Dear Guide:
There is a famous quote attributed to Hunter S. Thompson that goes something like this:
"The music business is a cruel and shallow money trench, a long plastic hallway where thieves and pimps run free, and good men die like dogs. There's also a negative side."
I have seen this quote changed to describe many businesses from TV to film to corporate America in general. Do you guys have any idea where this quote came from or toward what business it was originally aimed? You are my only hope.
Thanks.
Dear Reader:
Fascinating, isn't it, how sardonically true those words ring in all the different contexts you mentioned? They also reek of Hunter S. Thompson, the man touted as the father of Gonzo Journalism, the man who described sports writers (whose ranks he rejoined late in life as an online columnist for ESPN) as "a rude & brainless subculture of fascist drunks," and who once said of Bill Clinton, "He may be a swine, but he's our swine."
Arguably, Thompson wasn't really a journalist at all (he denied it off and on himself), so much as a profane, lyrical, hyperactive critic of American culture. The New Journalism of the early '60s tipped the sacred cow of objective reporting; Gonzo Journalism by that I mean Hunter S. Thompson slaughtered it and tossed it on the barbie.
I started my research, then, on the supposition that Thompson probably did author this bitter indictment of the music industry, a good match in both style and substance to other witticisms credited to him. When I Googled the passage I found it everywhere usually, though not always, attributed to Thompson.
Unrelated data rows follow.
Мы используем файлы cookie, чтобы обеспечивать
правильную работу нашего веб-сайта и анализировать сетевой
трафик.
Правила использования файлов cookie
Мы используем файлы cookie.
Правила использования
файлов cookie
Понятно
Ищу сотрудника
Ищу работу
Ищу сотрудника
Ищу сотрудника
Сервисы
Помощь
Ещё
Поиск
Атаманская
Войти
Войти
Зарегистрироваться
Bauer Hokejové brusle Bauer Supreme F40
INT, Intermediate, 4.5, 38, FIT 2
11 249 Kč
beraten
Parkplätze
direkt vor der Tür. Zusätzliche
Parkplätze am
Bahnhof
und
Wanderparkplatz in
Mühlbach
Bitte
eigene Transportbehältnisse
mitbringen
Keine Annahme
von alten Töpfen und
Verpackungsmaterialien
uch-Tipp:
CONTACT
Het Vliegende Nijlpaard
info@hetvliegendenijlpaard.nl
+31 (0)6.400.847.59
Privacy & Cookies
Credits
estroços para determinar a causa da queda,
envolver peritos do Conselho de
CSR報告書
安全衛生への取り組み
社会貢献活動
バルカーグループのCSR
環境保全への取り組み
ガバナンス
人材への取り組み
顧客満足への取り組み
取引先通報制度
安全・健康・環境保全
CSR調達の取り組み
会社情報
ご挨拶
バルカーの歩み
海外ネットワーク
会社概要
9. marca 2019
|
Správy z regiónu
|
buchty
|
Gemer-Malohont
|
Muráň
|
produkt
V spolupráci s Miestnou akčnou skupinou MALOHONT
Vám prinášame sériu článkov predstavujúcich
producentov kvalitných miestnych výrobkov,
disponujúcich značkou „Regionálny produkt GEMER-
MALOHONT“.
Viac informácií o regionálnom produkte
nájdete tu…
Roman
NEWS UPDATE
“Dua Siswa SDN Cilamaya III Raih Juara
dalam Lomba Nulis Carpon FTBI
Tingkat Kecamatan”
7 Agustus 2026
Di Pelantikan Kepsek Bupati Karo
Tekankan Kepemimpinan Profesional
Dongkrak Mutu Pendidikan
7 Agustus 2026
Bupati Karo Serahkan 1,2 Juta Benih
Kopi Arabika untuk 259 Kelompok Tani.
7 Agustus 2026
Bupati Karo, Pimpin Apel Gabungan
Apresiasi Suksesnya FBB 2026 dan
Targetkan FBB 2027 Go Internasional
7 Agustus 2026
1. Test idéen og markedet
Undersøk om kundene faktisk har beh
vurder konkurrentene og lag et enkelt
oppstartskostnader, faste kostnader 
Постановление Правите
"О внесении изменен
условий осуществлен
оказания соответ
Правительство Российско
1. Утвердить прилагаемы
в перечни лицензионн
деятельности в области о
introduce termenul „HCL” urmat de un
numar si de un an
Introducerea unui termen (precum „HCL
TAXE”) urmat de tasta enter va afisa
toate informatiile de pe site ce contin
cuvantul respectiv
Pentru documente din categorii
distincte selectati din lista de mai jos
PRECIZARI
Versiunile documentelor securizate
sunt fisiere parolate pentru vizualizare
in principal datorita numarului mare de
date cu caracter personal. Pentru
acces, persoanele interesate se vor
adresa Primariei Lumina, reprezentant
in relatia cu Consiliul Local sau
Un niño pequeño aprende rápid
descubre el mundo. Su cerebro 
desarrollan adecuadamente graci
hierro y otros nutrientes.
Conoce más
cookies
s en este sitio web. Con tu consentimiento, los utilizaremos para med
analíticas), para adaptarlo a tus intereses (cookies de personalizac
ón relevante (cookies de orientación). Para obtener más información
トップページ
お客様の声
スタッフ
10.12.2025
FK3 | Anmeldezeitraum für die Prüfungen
However and here's a bracing lesson in the pitfalls of online research out of literally hundreds of instances where the quotation was cited, only a couple named a published source, and those were the hardest to find.
Not to mention the fact that there were at least half a dozen variants, to wit:
- "The music business is a cruel and shallow money trench, a long plastic hallway where thieves and pimps run free, and good men die like dogs. There's also a negative side."
- "The TV business is a cruel and shallow money trench, a long plastic hallway where thieves and pimps run free, and good men die like dogs. There's also a negative side."
- "The radio business is a cruel and shallow money trench, a long plastic hallway where thieves and pimps run free, and good men die like dogs. There's also a negative side."
- "The corporate communications world is a cruel and shallow money trench. A long plastic hallway where thieves and pimps run free and good men die like dogs."
- "Show business is a cruel and shallow money trench, a long dark plastic hallway where thieves, pimps and whores run free and most good or weak men die like dogs!"
Never have I seen a turn of phrase so wantonly misused. Whatever the original words may have been and whoever may have authored them, people had clearly seen fit to freely adapt the passage for their own purposes, and others had repeated the adaptations without questioning their authenticity. The tag line, "There's also a negative side," was sometimes included, sometimes not. Other writers were occasionally cited as the author.